Is it possible that the security cure might be worse than the
insecurity disease?

We end up creating the nightmare we seek to avoid: a feeling of terror and paranoia as people open emails or look at documents that may be seen as unpatriotic, like the recent tape, allegedly from Osama bin Laden, distributed by Al Jazeera. The Arabic translation of that document was very limited and the media only reported small portions of it. Some people feared that they would be disseminating information for Bin Laden [if they passed it on], although other people are sharing information from the tape.

It is reminiscent of the Cold War when people were told to search out the Communist under every bed. It leads us to the question: Will the web sites that people are surfing or the information that people are sharing among themselves later be used against them?

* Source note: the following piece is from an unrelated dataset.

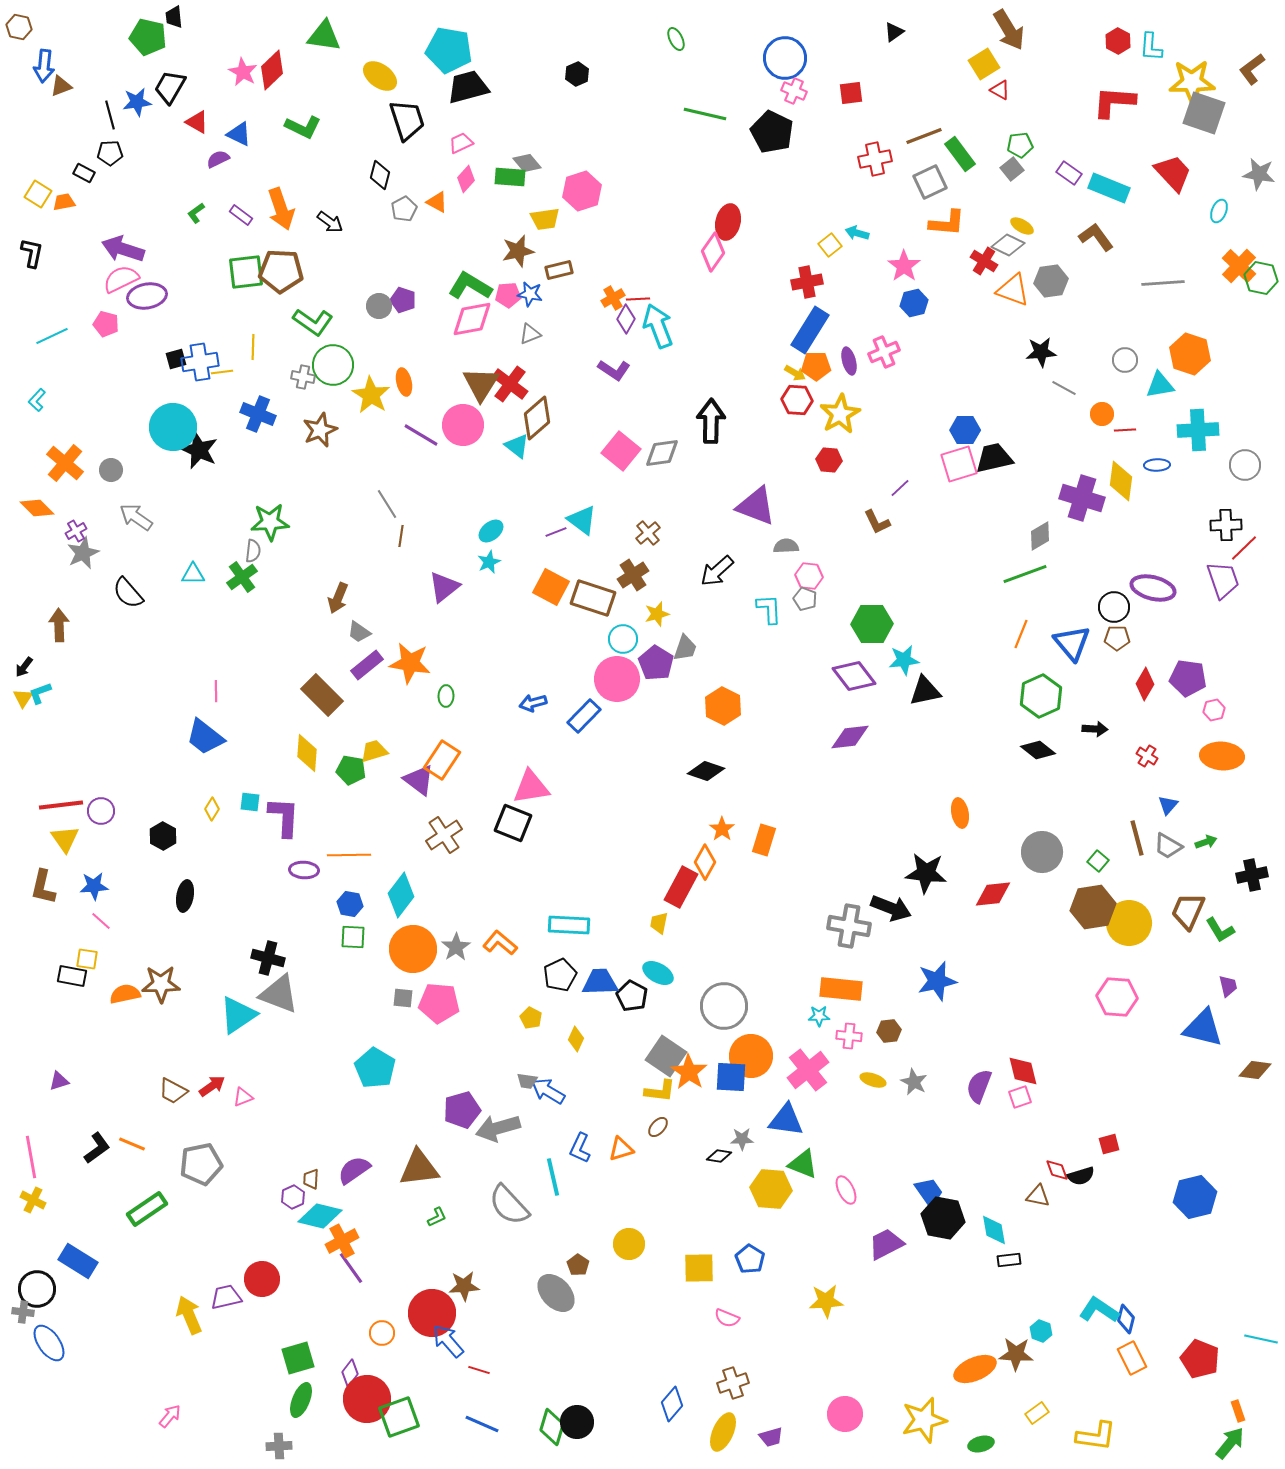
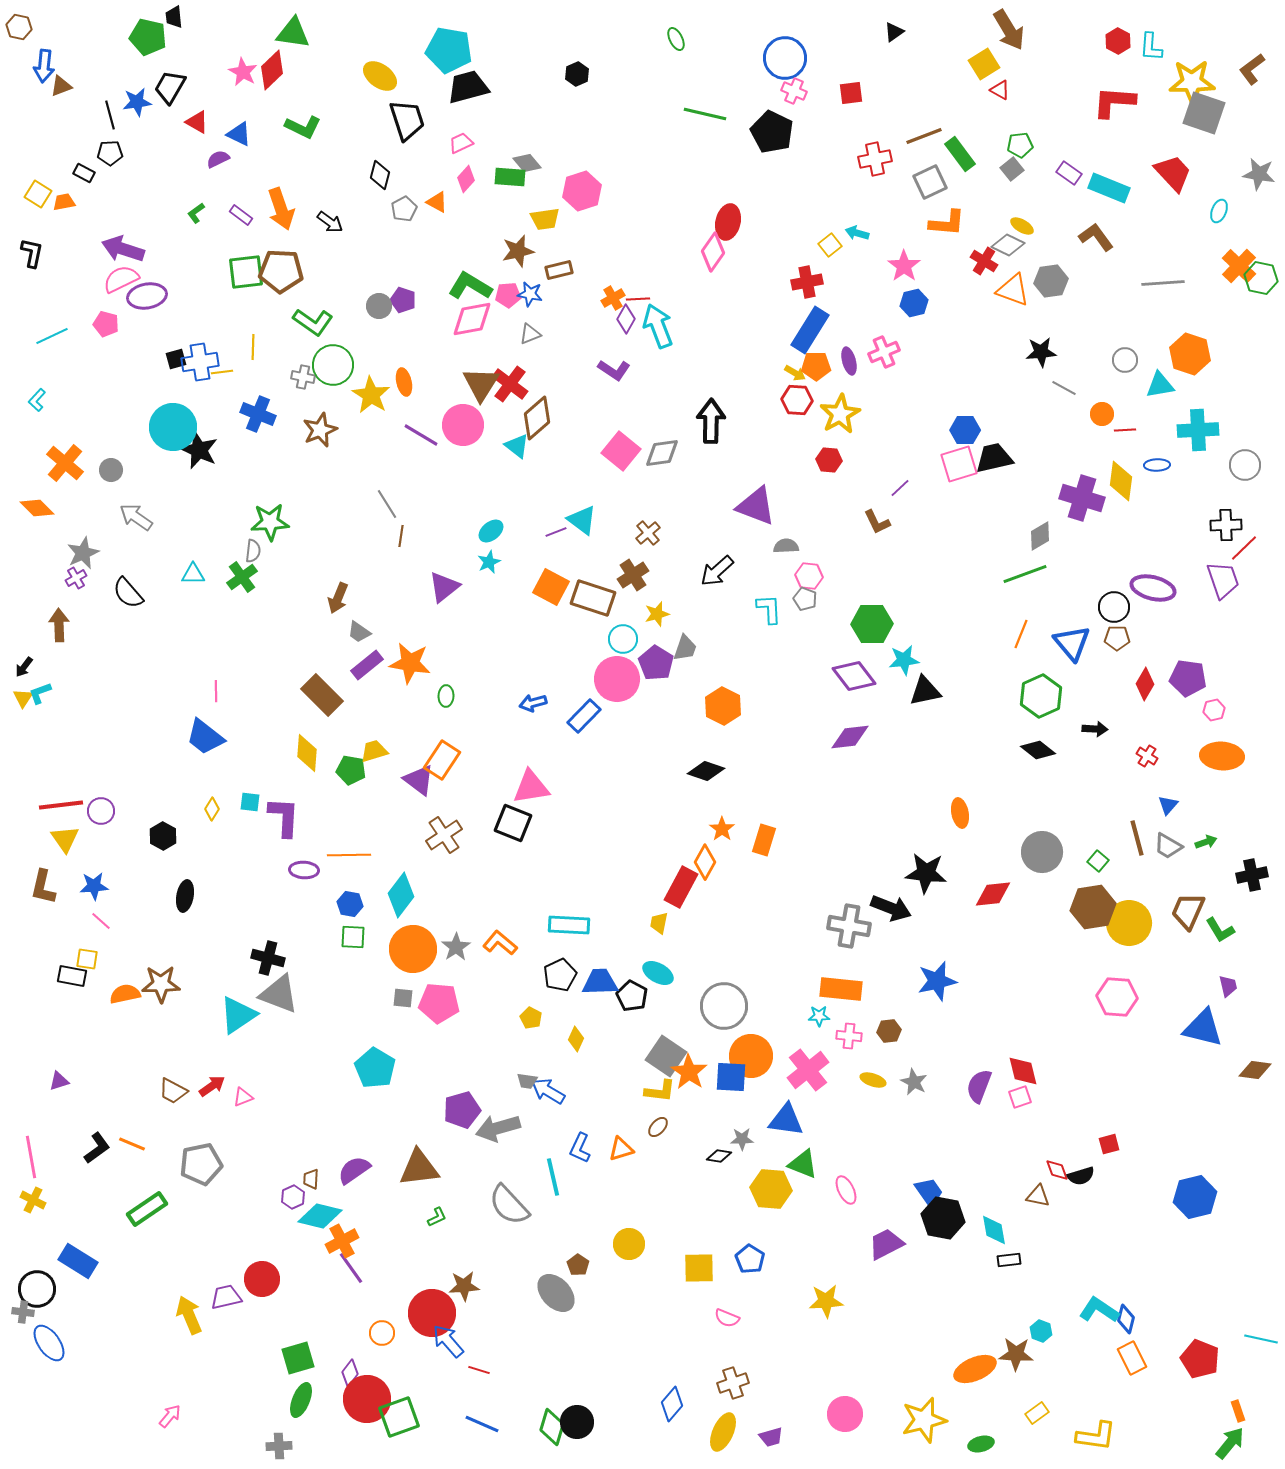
green triangle at (324, 36): moved 31 px left, 3 px up
purple cross at (76, 531): moved 47 px down
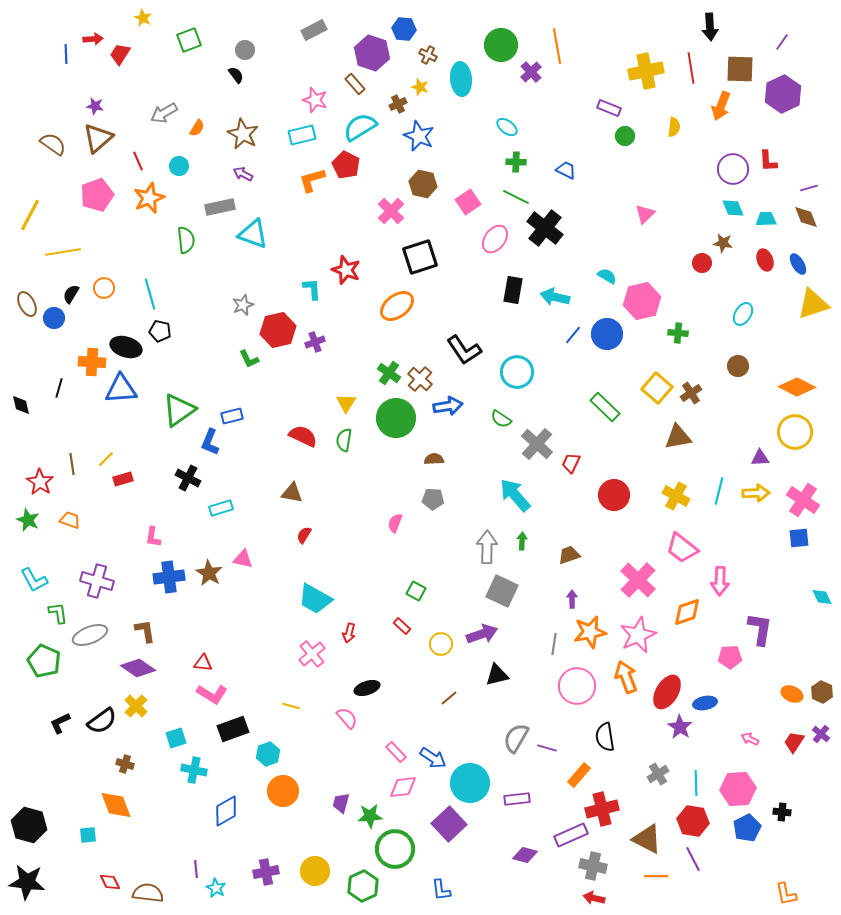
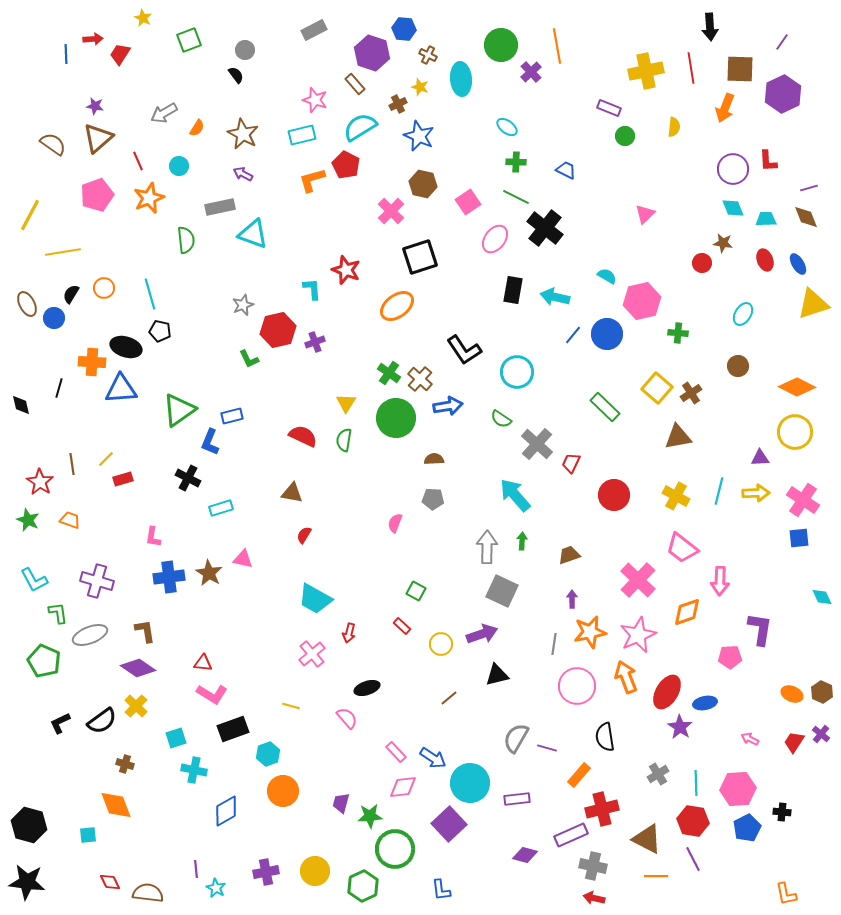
orange arrow at (721, 106): moved 4 px right, 2 px down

Do you think U.S. Attorney General John Ashcroft understands what the Internet means to our lives, financially, socially, and professionally?

I think he has a good understanding of it as a commercial medium, which it may become exclusively, like radio. But this raises a fundamental question about whether a free society can have a free exchange of information and a robust public sphere-and that is not something I have seen in Ashcroft's agenda.

Also, anyone who looks even briefly at the history of the Internet understands that the way that it is used now is not a good predictor of how it will be used in the future. There are two sides to that: It could be reduced to a place to buy things from large corporations in a very closed way, or it could be a free sphere of information exchange in which people can search out whatever interests them.